─── INPUT DATA ───

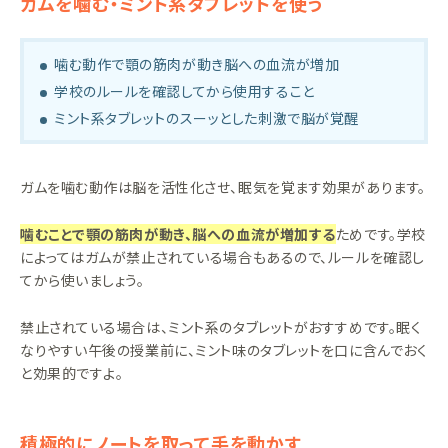
ガムを噛む・ミント系タブレットを使う
噛む動作で顎の筋肉が動き脳への血流が増加
学校のルールを確認してから使用すること
ミント系タブレットのスーッとした刺激で脳が覚醒
ガムを噛む動作は脳を活性化させ、眠気を覚ます効果があります。
噛むことで顎の筋肉が動き、脳への血流が増加する
ためです。学校
によってはガムが禁止されている場合もあるので、ルールを確認し
てから使いましょう。
禁止されている場合は、ミント系のタブレットがおすすめです。眠く
なりやすい午後の授業前に、ミント味のタブレットを口に含んでおく
と効果的ですよ。
積極的にノートを取って手を動かす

───

§ REQUIRED WORK
Leave the pictures out, then print every entry exactly as it reads.

§ REPLY
ガムを噛む・ミント系タブレットを使う
噛む動作で顎の筋肉が動き脳への血流が増加
学校のルールを確認してから使用すること
ミント系タブレットのスーッとした刺激で脳が覚醒
ガムを噛む動作は脳を活性化させ、眠気を覚ます効果があります。
噛むことで顎の筋肉が動き、脳への血流が増加する
ためです。学校
によってはガムが禁止されている場合もあるので、ルールを確認し
てから使いましょう。
禁止されている場合は、ミント系のタブレットがおすすめです。眠く
なりやすい午後の授業前に、ミント味のタブレットを口に含んでおく
と効果的ですよ。
積極的にノートを取って手を動かす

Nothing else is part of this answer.